El fútbol en abierto es un extravío

Lo ha dicho el presidente de la Liga Profesional, José Luis Astiazarán (dame pan y llámame tonto) en Las Cortes: el fútbol en abierto es ruina para el fútbol. Lo ha dicho también Jaume Roures, factótum de Mediapro, en el Foro Nueva Economía: al fútbol en abierto le quedan cinco telediarios, las cinco jornadas que quedan por disputarse. La juerga de La Sexta, tanto más feliz cuanto que muchos de sus partidos ni los paga ni los va a pagar, tendrá su duro despertar al final esta Liga. Bendito sea el 'share' que hasta ese día hayan conseguido. No lo repetirán. Una tele no se hace rentable así.
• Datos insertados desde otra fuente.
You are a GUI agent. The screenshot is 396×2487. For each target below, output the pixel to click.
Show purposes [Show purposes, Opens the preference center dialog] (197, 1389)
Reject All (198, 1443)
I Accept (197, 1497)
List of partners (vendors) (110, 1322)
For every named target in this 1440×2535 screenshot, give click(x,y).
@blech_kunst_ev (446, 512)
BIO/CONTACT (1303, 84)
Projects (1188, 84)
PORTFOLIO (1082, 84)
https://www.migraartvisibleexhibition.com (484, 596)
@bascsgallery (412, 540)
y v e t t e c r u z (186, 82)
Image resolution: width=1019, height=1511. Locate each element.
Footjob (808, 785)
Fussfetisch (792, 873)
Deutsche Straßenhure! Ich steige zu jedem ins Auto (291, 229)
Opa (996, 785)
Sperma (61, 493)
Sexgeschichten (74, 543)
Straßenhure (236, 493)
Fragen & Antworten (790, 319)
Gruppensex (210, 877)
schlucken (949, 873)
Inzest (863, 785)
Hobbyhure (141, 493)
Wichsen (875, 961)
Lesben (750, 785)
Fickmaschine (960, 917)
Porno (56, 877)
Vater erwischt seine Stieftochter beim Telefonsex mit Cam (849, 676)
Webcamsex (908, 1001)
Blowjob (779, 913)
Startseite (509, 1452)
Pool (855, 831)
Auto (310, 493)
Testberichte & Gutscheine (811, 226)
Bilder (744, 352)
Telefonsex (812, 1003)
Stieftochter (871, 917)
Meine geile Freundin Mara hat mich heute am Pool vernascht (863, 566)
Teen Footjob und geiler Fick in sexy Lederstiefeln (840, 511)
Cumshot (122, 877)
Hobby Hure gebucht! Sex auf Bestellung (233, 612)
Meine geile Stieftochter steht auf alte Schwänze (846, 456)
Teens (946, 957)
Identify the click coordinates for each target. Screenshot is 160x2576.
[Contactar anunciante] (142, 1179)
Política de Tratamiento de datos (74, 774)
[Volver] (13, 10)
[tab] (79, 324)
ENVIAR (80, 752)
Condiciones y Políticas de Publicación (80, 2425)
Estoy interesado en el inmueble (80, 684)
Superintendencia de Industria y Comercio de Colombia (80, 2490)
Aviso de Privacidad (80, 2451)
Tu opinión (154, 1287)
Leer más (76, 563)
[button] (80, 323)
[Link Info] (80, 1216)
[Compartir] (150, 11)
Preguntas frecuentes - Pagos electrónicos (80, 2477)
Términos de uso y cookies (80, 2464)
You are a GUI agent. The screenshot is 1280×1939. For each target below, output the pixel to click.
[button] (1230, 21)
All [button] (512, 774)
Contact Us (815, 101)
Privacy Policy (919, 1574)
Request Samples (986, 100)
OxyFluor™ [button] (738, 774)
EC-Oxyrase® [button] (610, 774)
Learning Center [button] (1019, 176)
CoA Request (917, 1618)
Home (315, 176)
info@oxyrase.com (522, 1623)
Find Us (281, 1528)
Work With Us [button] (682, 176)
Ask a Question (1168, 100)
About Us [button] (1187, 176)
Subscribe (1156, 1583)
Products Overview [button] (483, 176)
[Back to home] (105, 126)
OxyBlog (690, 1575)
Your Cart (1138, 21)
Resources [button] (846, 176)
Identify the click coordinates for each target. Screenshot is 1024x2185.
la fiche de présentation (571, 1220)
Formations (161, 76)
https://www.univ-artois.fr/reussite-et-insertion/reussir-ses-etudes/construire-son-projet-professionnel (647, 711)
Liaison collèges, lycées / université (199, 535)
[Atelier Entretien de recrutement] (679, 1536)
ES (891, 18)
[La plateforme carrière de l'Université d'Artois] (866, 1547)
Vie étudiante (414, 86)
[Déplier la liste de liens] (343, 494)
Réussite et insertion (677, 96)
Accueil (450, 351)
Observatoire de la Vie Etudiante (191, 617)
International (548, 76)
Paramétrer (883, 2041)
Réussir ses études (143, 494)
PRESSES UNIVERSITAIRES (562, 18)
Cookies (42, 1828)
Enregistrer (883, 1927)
El fútbol en abierto es un extravío. Si en España, contra lo que ocurre en las otras grandes ligas, hay la exigencia por ley de un partido de Liga en abierto, es porque en un mal viaje el PP encontró apoyo en el PNV para chinchar a PRISA, el gran grupo de comunicación de centro izquierda. (Para no despistarnos, les diré que AS pertenece al universo PRISA). Fue en 1997, fruto de una coyunda entre Cascos y un radiofonista en retirada. Aquella ley era tan absurda que el Madrid-Barça de esta semana no la va a respetar: se verá en 'pay per view'. Aquella ley caprichosa e inaplicable sólo ha servido para justificar absurdeces.

Tenemos un buen fútbol, nacido de un modelo de explotación televisiva que en su día fue racional, decente y equilibrado, pese incluso a aquella ley. Hace dos años eso se desbarató por incomprensiones, torpezas y egoísmos. Ahora está peor que nunca, que yo recuerde. Un hiperactivo insensato llamado Javier Tebas arbitra el conflicto, con la bendición de ese 'panza al trote' llamado Astiazarán. Nuestro fútbol no debería tener hoy otra preocupación que reconstruir una fórmula seria de explotación televisiva. Sin cascotazos, sin butanitos, sin peristas, sin jaimitadas. Sin que nadie se haga trampas en los solitarios.